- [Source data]
---

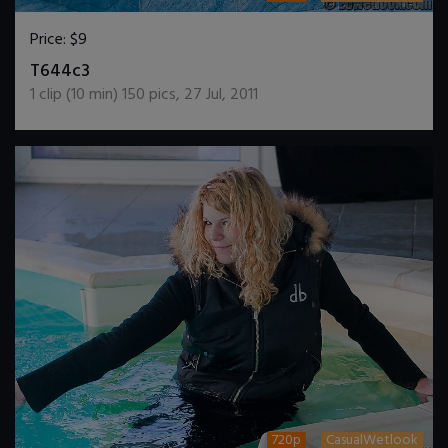
Price:
$9
DOWNLOAD / ADD TO CART
T644c3
1
clip (
10
min)
150
pics
,
27 Jul, 2011
720p
CasualWetlook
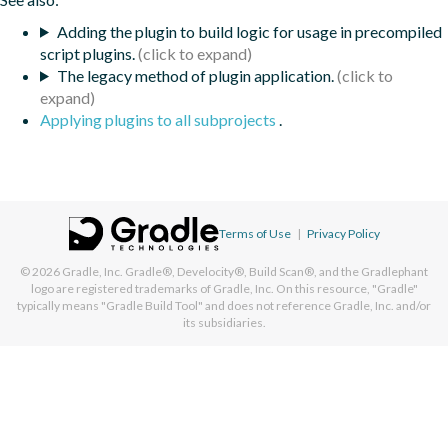
Adding the plugin to build logic for usage in precompiled
script plugins.
The legacy method of plugin application.
Applying plugins to all subprojects
.
Terms of Use
|
Privacy Policy
© 2026
Gradle, Inc.
Gradle®, Develocity®, Build Scan®, and the Gradlephant
logo are registered trademarks of Gradle, Inc. On this resource, "Gradle"
typically means "Gradle Build Tool" and does not reference Gradle, Inc. and/or
its subsidiaries.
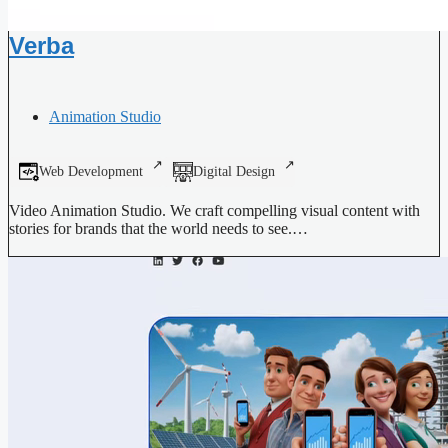
Verba
Animation Studio
Web Development
Digital Design
Video Animation Studio. We craft compelling visual content with
stories for brands that the world needs to see.…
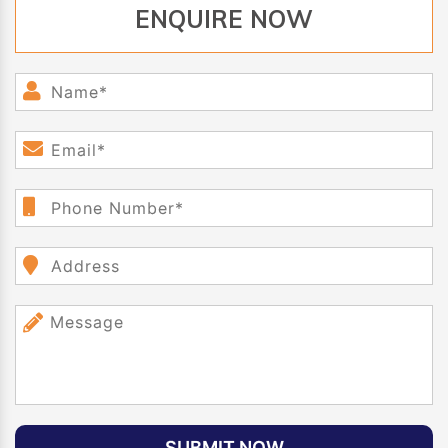
ENQUIRE NOW
SUBMIT NOW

---

- [TO DO] Would you give the data above again word for word, skipping any images?

- [TASK RESPONSE]
Price:
$9
DOWNLOAD / ADD TO CART
T644c3
1
clip (
10
min)
150
pics
,
27 Jul, 2011
720p
CasualWetlook
Adding the plugin to build logic for usage in precompiled
script plugins.
The legacy method of plugin application.
Applying plugins to all subprojects
.
Terms of Use
|
Privacy Policy
© 2026
Gradle, Inc.
Gradle®, Develocity®, Build Scan®, and the Gradlephant
logo are registered trademarks of Gradle, Inc. On this resource, "Gradle"
typically means "Gradle Build Tool" and does not reference Gradle, Inc. and/or
its subsidiaries.
Verba
Animation Studio
Web Development
Digital Design
Video Animation Studio. We craft compelling visual content with
stories for brands that the world needs to see.…
ENQUIRE NOW
SUBMIT NOW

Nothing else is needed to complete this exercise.